Bob never managed in French, as Jeanne, my mother-in-law likes to say. That's sort of an understatement, even though Bob loved all things French. He loved the food and the culture; the art and the architecture.  He loved Paris, his adored second city. He also loved the language, except for the fact that he could not exactly "parler en francais," even though he fancied himself somewhat fluent.


 To illustrate the point, let me take you to a family of seven traveling together in 1979 or 1980 (who really knows at this point) from Venice (could have been Rome, too), where they had been on holiday, to France in a Peugeot 504 familiale wagon. That is a generous name for a small car (with no air conditioning or radio) filled with Bob and Jeanne and their five sons, including my husband who would have been about 13 and his brothers who would have ranged in age from 6 to 14, and their luggage.  I imagine it was a bit like those clown cars at a circus.

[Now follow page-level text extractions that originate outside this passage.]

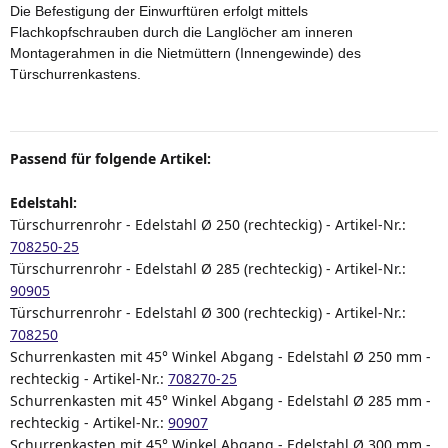
Die Befestigung der Einwurftüren erfolgt mittels
Flachkopfschrauben durch die Langlöcher am inneren
Montagerahmen in die Nietmüttern (Innengewinde) des
Türschurrenkastens.
Passend für folgende Artikel:
Edelstahl:
Türschurrenrohr - Edelstahl
Ø 250 (rechteckig) - Artikel-Nr.:
708250-25
Türschurrenrohr -
Edelstahl
Ø 285 (rechteckig) - Artikel-Nr.:
90905
Türschurrenrohr - Edelstahl
Ø 300 (rechteckig) - Artikel-Nr.:
708250
Schurrenkasten mit 45° Winkel Abgang - Edelstahl Ø 250 mm -
rechteckig
- Artikel-Nr.:
708270-25
Schurrenkasten mit 45° Winkel Abgang - Edelstahl Ø 285 mm -
rechteckig
- Artikel-Nr.:
90907
Schurrenkasten mit 45° Winkel Abgang - Edelstahl Ø 300 mm -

As the story goes, Bob, who was driving the clown car, arrived at a tunnel through the Alps to France with a toll, of course. Bob stopped the car at the toll, and the toll taker -- long before automated tollbooths or EZ Pass -- asked, "Monsieur, voulez-vous seulement 'allez' ou 'allez et retour'?" "Sir, would you like a one-way toll or a round-trip toll?" The more literal translation is "Are you "going" or "going and returning?"

Now, if you are truly bilingual, you can automatically switch gears from one language to another and speak and think in that language without -- and this is the key -- simultaneously translating. The rest of us need to translate, however. If you have ever tried to parler in another language, via translation, you also may have experienced that truly horrifying instant when your mental dictionary slams shut, and you cannot remember the words to use.

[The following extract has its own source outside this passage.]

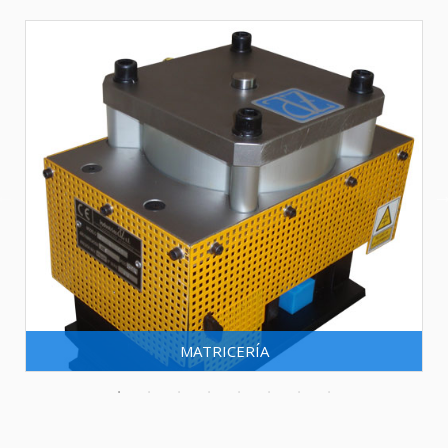
MATRICERÍA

I believe that this is what happened to Bob at that moment when the toll taker asked "Allez ou allez et retour?" Yet, without missing a beat, legend has it, Bob replied, "Just allez!" He paid the one-way toll and rolled on through the Alps to France, while Jeanne and his sons spasmed with laughter.  "Just allez" became a commonly used franglais expression in the Corrigan home evermore. "Where are you going?"  "Oh, we are just allez-ing to the bakery." "We are just allez-ing to the movies." The boys rode Bob about this for years.

That's the story, as told to me, and I am sticking with it. Because sometimes all you can do is keep going!